A bigger step after BUIDL
BlackRock’s earlier work with BUIDL already pointed to its interest in tokenized Treasury exposure and cash management tools. This latest filing pushes that strategy further by applying tokenization to a larger Treasury money market product.
The distinction is important. BUIDL helped establish BlackRock’s presence in tokenized finance. This new filing, by contrast, reaches more directly into existing fund infrastructure. It is less about launching a standalone blockchain-linked product and more about adapting a conventional fund for on-chain recordkeeping.
That makes the move strategically important for two audiences at once.

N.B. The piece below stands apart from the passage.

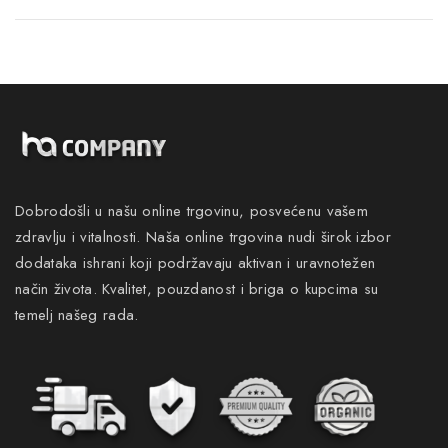
Dobrodošli u našu online trgovinu, posvećenu vašem
zdravlju i vitalnosti. Naša online trgovina nudi širok izbor
dodataka ishrani koji podržavaju aktivan i uravnotežen
način života. Kvalitet, pouzdanost i briga o kupcima su
temelj našeg rada.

For traditional finance, it shows that tokenization can be inserted into a regulated fund structure without discarding familiar oversight and administration. For crypto markets, it reinforces Ethereum’s role as a preferred network for real-world asset tokenization, especially where ERC-20 compatibility and institutional familiarity matter.

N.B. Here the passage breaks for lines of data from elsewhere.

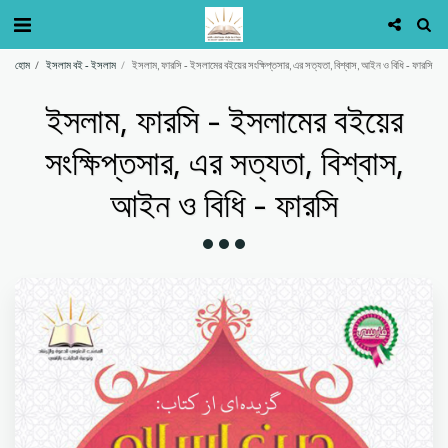
হোম
ইসলাম বই - ইসলাম
ইসলাম, ফারসি - ইসলামের বইয়ের সংক্ষিপ্তসার, এর সত্যতা, বিশ্বাস, আইন ও বিধি - ফারসি
ইসলাম, ফারসি - ইসলামের বইয়ের
সংক্ষিপ্তসার, এর সত্যতা, বিশ্বাস,
আইন ও বিধি - ফারসি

What institutions will watch next in BlackRock Ethereum tokenization
The filing gives Ethereum a larger role in institutional fund recordkeeping and puts BNY Mellon at the center of the on-chain register model. For that reason, asset managers, custodians, and firms already exploring blockchain settlement and liquidity management are likely to pay close attention.
Just as important, the structure keeps the fund inside standard compliance and market rules while moving its record system onto blockchain rails. More importantly, that may be one of the clearest signs yet that tokenization is being treated less like a side project and more like a practical upgrade to financial infrastructure.
For BlackRock, this is another step in turning tokenization from a digital asset theme into a working part of mainstream fund operations. For Ethereum, it is another vote of confidence from one of the world’s biggest asset managers. And in Treasury markets, that kind of signal rarely goes unnoticed.